Entries supplied:
• • • •

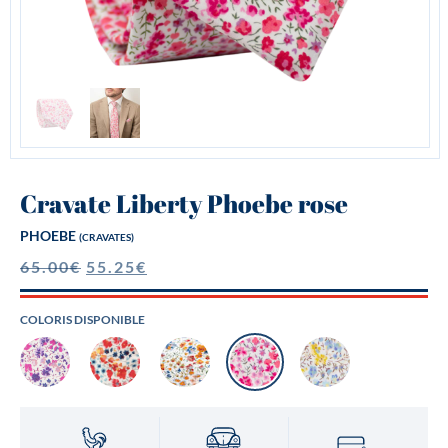
Cravate Liberty Phoebe rose
PHOEBE
(CRAVATES)
65.00
€
55.25
€
COLORIS DISPONIBLE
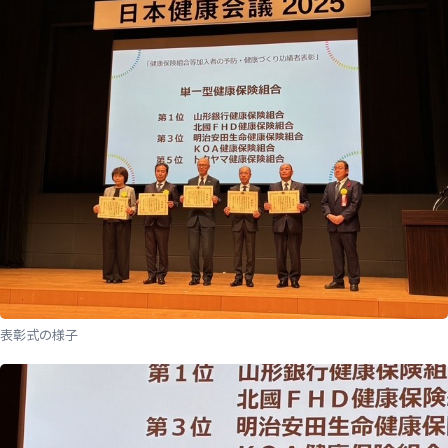
表彰式の様子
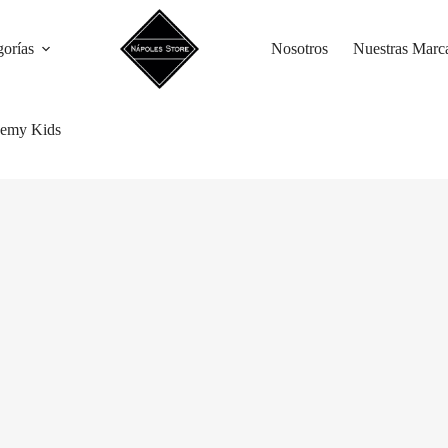
gorías
Nosotros
Nuestras Marc
emy Kids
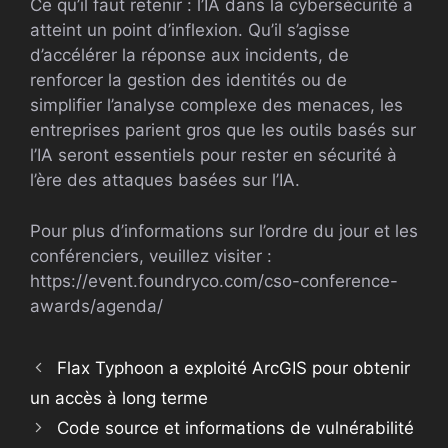
Ce qu’il faut retenir : l’IA dans la cybersécurité a
atteint un point d’inflexion. Qu’il s’agisse
d’accélérer la réponse aux incidents, de
renforcer la gestion des identités ou de
simplifier l’analyse complexe des menaces, les
entreprises parient gros que les outils basés sur
l’IA seront essentiels pour rester en sécurité à
l’ère des attaques basées sur l’IA.
Pour plus d’informations sur l’ordre du jour et les
conférenciers, veuillez visiter :
https://event.foundryco.com/cso-conference-
awards/agenda/
Flax Typhoon a exploité ArcGIS pour obtenir
un accès à long terme
Code source et informations de vulnérabilité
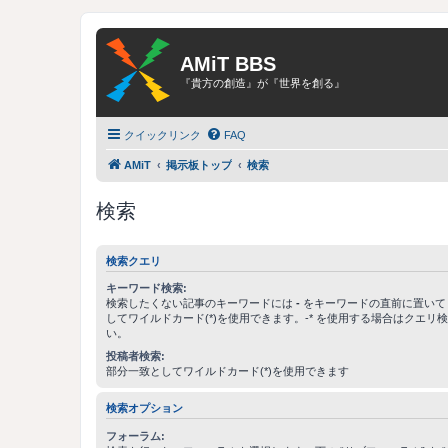
AMiT BBS
『貴方の創造』が『世界を創る』
クイックリンク
FAQ
AMiT
掲示板トップ
検索
検索
検索クエリ
キーワード検索:
検索したくない記事のキーワードには
-
をキーワードの直前に置いて
してワイルドカード(*)を使用できます。-* を使用する場合はクエリ
い。
投稿者検索:
部分一致としてワイルドカード(*)を使用できます
検索オプション
フォーラム:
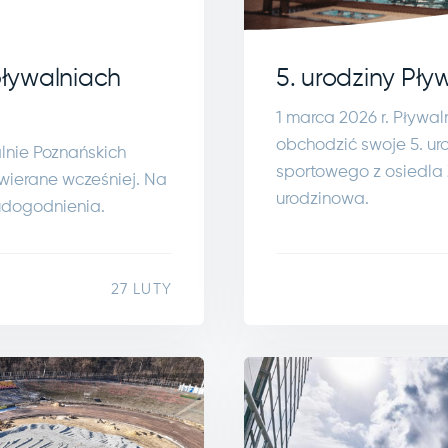
ływalniach
5. urodziny Pły
1 marca 2026 r. Pływa
obchodzić swoje 5. urod
lnie Poznańskich
sportowego z osiedla 
wierane wcześniej. Na
urodzinowa.
udogodnienia.
27 LUTY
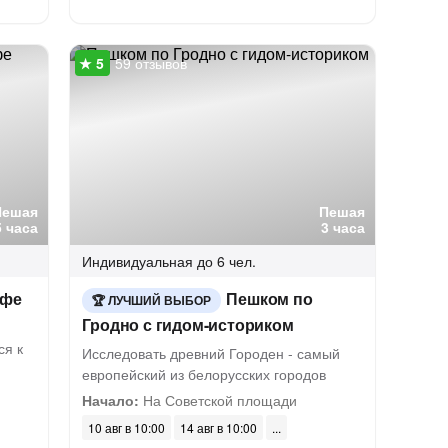
59 отзывов
Пешая
Пешая
5 часа
3 часа
Индивидуальная
до 6 чел.
офе
Пешком по
ЛУЧШИЙ ВЫБОР
Гродно с гидом-историком
ся к
Исследовать древний Городен - самый
европейский из белорусских городов
Начало:
На Советской площади
10 авг в 10:00
14 авг в 10:00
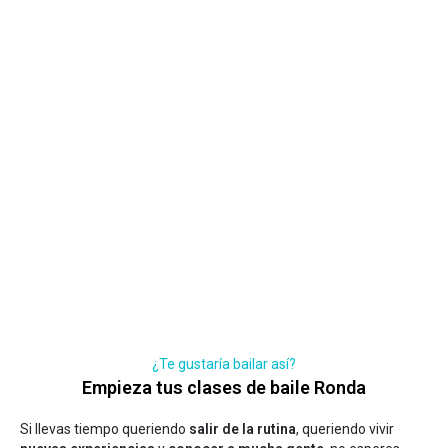
¿Te gustaría bailar así?
Empieza tus clases de baile Ronda
Si llevas tiempo queriendo
salir de la rutina
, queriendo vivir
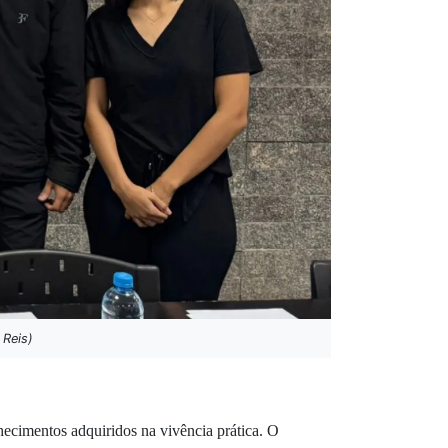
 Reis)
hecimentos adquiridos na vivência prática. O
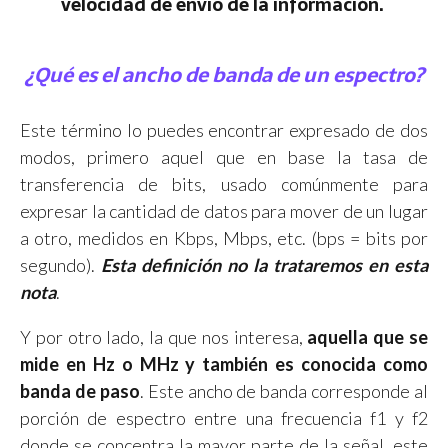
velocidad de envío de la información.
¿Qué es el ancho de banda de un espectro?
Este término lo puedes encontrar expresado de dos
modos, primero aquel que en base la tasa de
transferencia de bits, usado comúnmente para
expresar la cantidad de datos para mover de un lugar
a otro, medidos en Kbps, Mbps, etc. (bps = bits por
segundo).
Esta definición no la trataremos en esta
nota
.
Y por otro lado, la que nos interesa,
aquella que se
mide en Hz o MHz y también es conocida como
banda de paso
. Este ancho de banda corresponde al
porción de espectro entre una frecuencia f1 y f2
donde se concentra la mayor parte de la señal, este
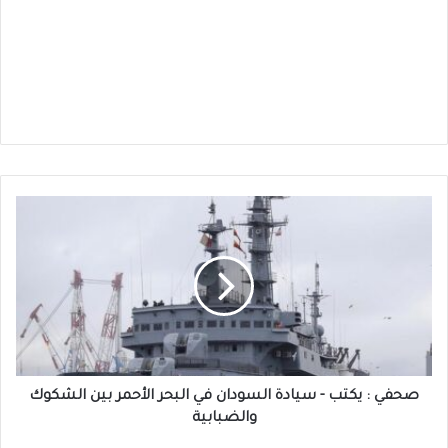
صحفي
:
يكتب
-
سيادة
السودان
في
البحر
الأحمر
بين
صحفي : يكتب - سيادة السودان في البحر الأحمر بين الشكوك
الشكوك
والضبابية
والضبابية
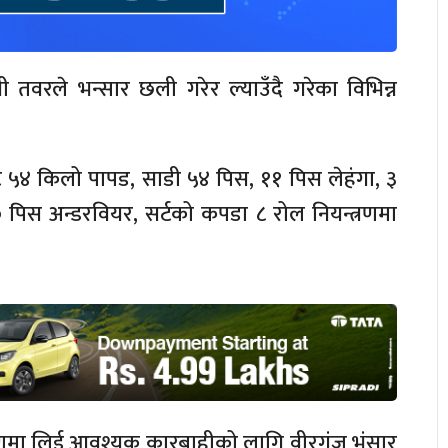
नी तवरले भन्सार छली गरेर ल्याउँदै गरेका विभिन्न
 ५४ किलो पापड, साडी ५४ पिस, ११ पिस लेहंगा, ३
७० पिस अन्डरवियर, सर्टको कपडा ८ रोल नियन्त्रणमा
्रणमा लिई आवश्यक कारबाहीको लागि वीरगंज भंसार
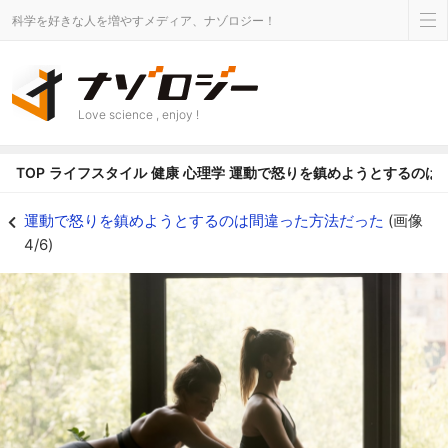
科学を好きな人を増やすメディア、ナゾロジー！
Love science , enjoy !
TOP
ライフスタイル
健康
心理学
運動で怒りを鎮めようとするのは
ヨガなどの体の覚醒を低下させる活動は、怒りを鎮めるのに効果的だった - 
運動で怒りを鎮めようとするのは間違った方法だった
(画像
4/6)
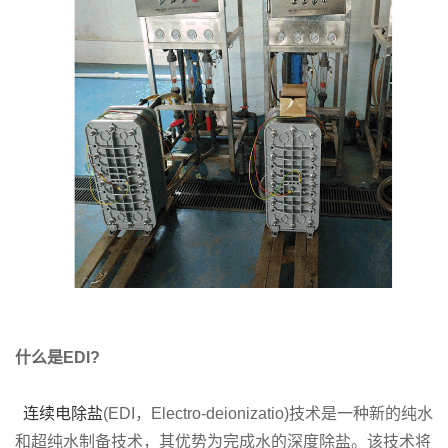
什么是EDI?
连续电除盐
(EDI，Electro-deionizatio)技术是一种新的纯水
和超纯水制备技术，其优势为完成水的深度除盐。该技术将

• • • •

Problem description: Each line of the records that contains the string "queriendo" must be copied.

Reply:
Si llevas tiempo queriendo
, queriendo vivir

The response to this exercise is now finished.